Bu minvalde 30 Kasım 1925’te, tarikatlar ve onlara ait kurumlar, halkın samimi din duygularını istismar ederek, siyaset ve ticaret yaptıkları gerekçesiyle “Tekke ve Zaviyelerle Türbelerin Seddine ve Türbedarlıklarla Birtakım Unvanların Men ve İlgasına Dair Kanun”la kapatıldı. Bu Kanun’a göre ülkede bulunan bütün tekke ve zaviyeler kapatılmış; şeyhlik, dervişlik, müritlik, dedelik, babalık, çelebilik, emirlik, seyyidlik, nakiplik gibi unvanlar yasaklanmıştır. Özetle, tarikatlar adeta paralel bir din gibi değerlendirilmişlerdi.

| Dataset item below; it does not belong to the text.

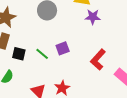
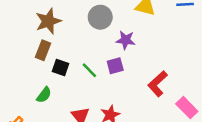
purple star: (93, 17) -> (126, 40), moved

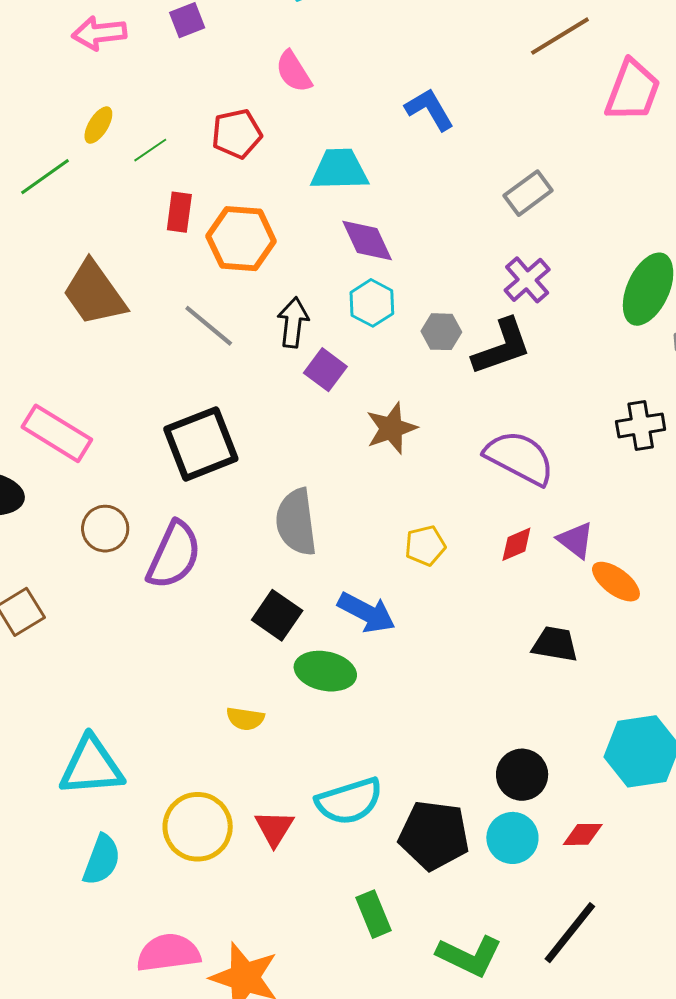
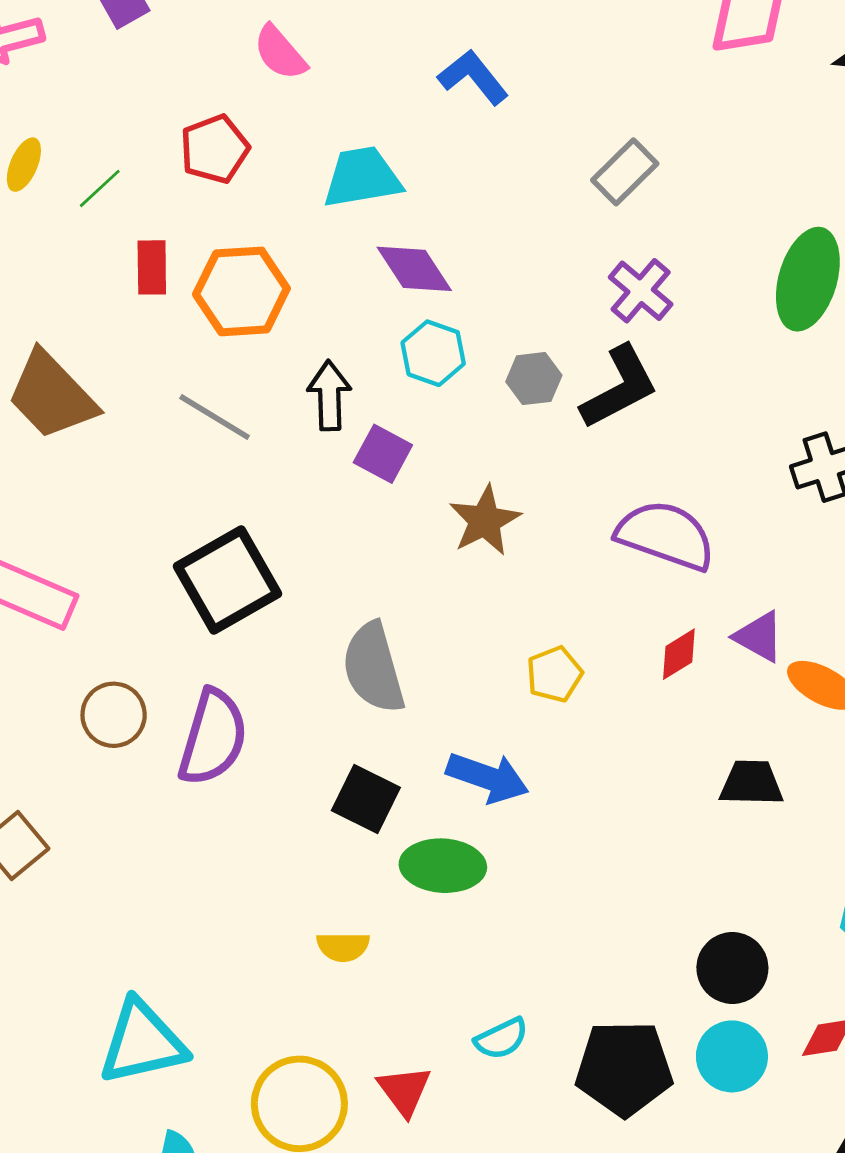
cyan semicircle: (349, 801) -> (501, 1039), size x0.6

Cumhuriyet bu dini yapıları Osmanlı’dan miras almıştı. Osmanlı devleti bu yapıları olduğu gibi kabul etmiş ve ilişki geliştirmiştir. Bu ilişki, Şer’iyye ve Evkaf Vekaleti üzerinden sağlanmıştır. Cemaat ve tarikatların devlete karşı belirli bir mesafede konum almalarına dikkat edilmiştir.
Bu bağlamda devlet, gayrimüslim cemaatleri de tanımıştı. Her türlü farklı cemaat ve yorumların kendini ifade etme zemini mevcuttu. Cemaatler daha çok sivil alanı temsil etmekteydiler.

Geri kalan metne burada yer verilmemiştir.